# [TASK]
Count, please, the lines in the listing below that contain "target", and reply with the count only.

# [RECORD EXTRACTS]
.....
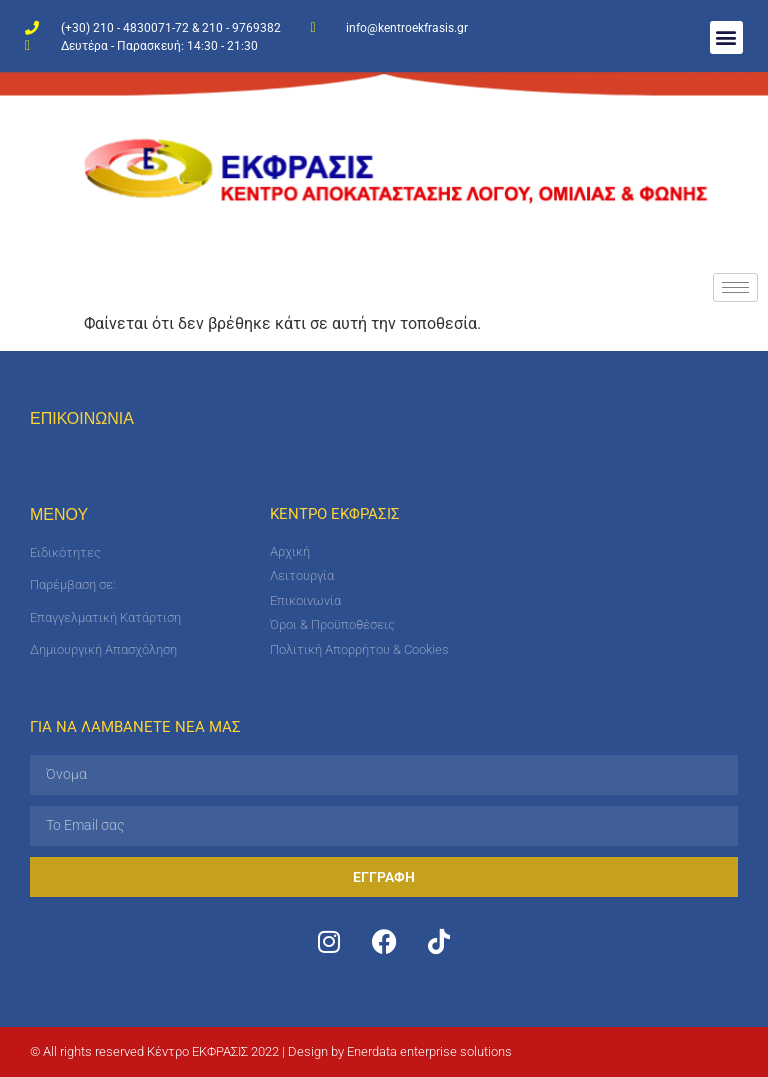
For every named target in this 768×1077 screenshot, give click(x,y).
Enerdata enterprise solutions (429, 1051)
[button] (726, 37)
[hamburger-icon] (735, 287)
.....
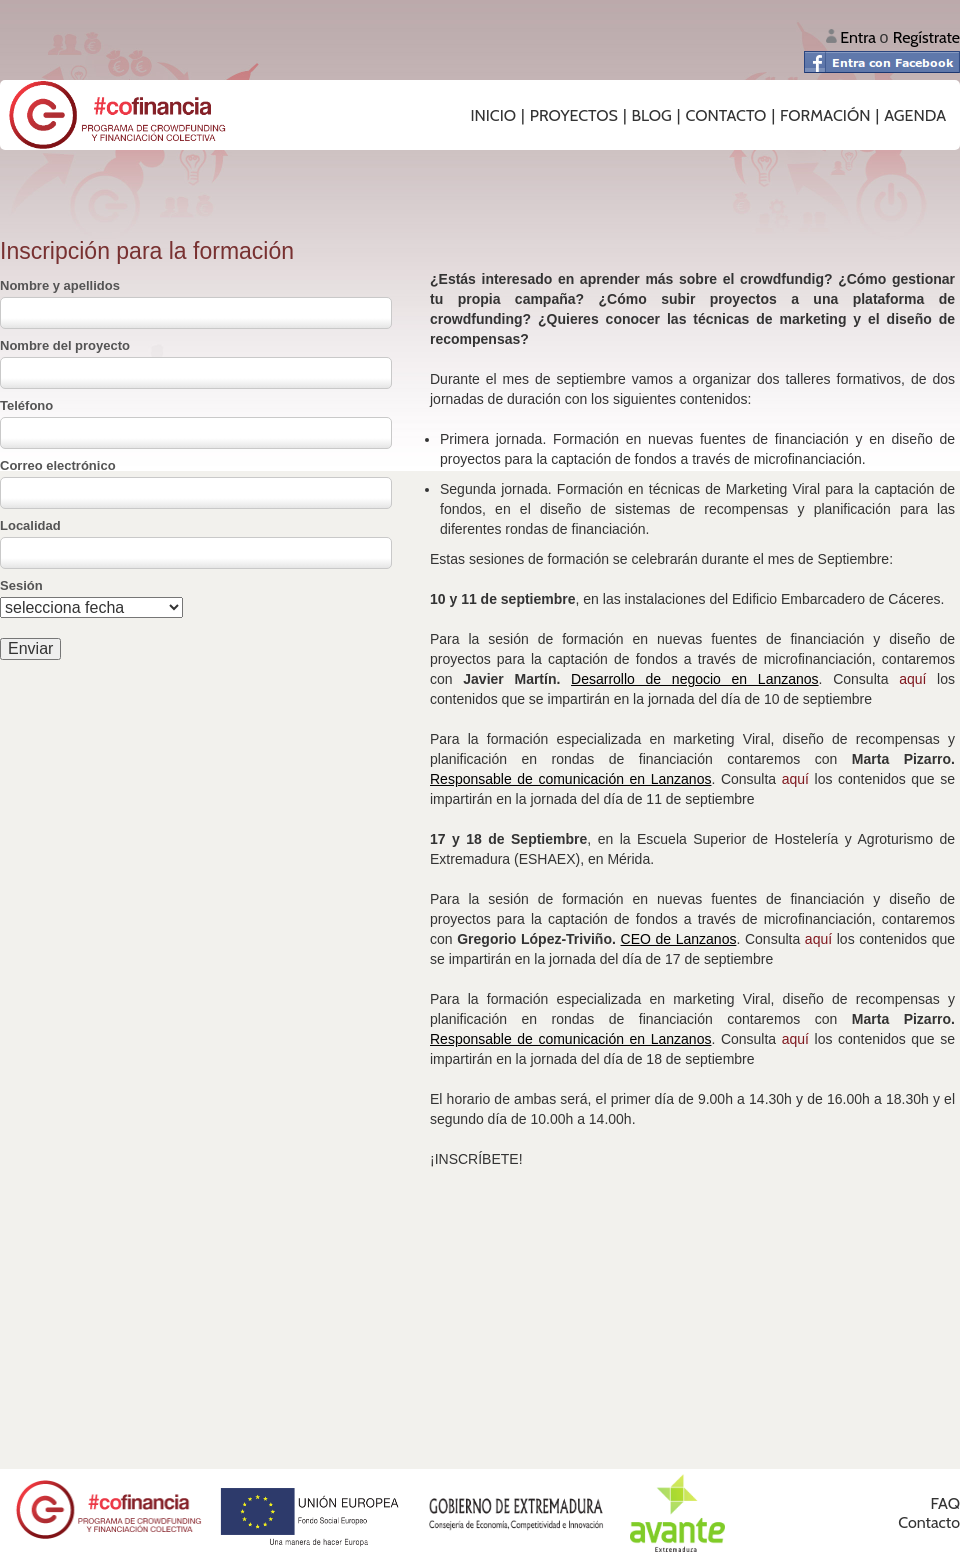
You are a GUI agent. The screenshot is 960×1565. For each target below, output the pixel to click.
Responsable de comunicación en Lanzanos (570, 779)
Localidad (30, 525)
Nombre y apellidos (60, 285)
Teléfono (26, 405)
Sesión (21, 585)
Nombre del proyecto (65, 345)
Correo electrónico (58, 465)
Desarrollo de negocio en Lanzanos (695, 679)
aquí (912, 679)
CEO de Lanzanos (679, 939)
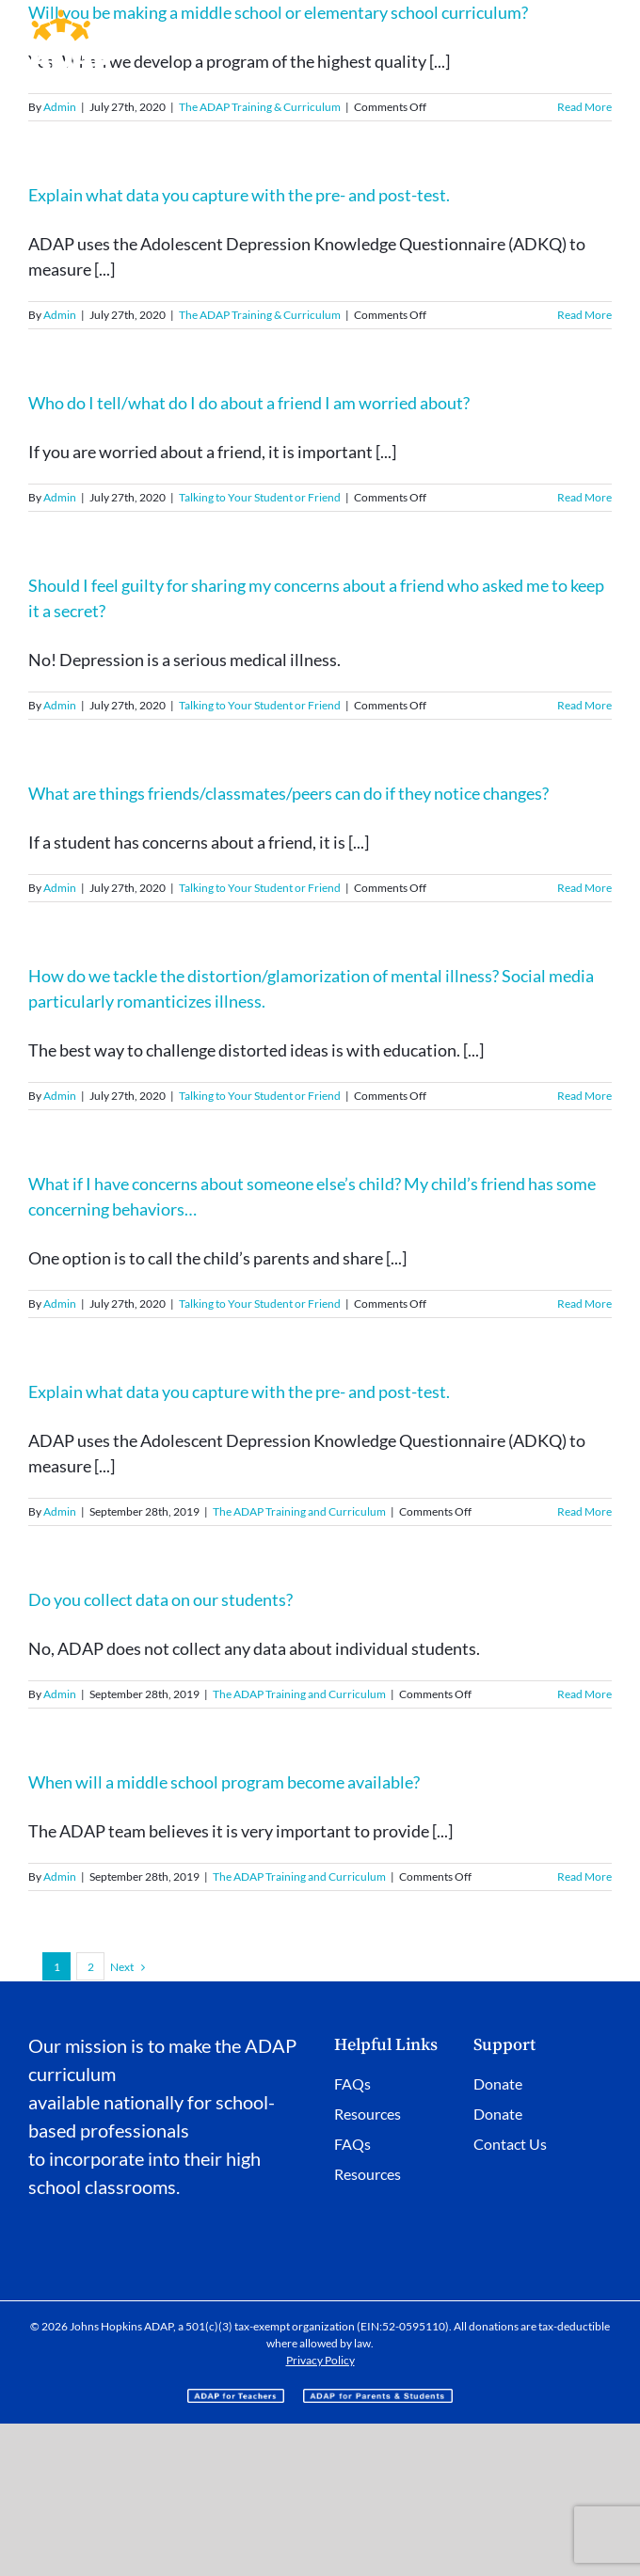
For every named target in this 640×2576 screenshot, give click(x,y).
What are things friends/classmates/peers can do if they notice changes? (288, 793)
.....
# [SOLUTION]
3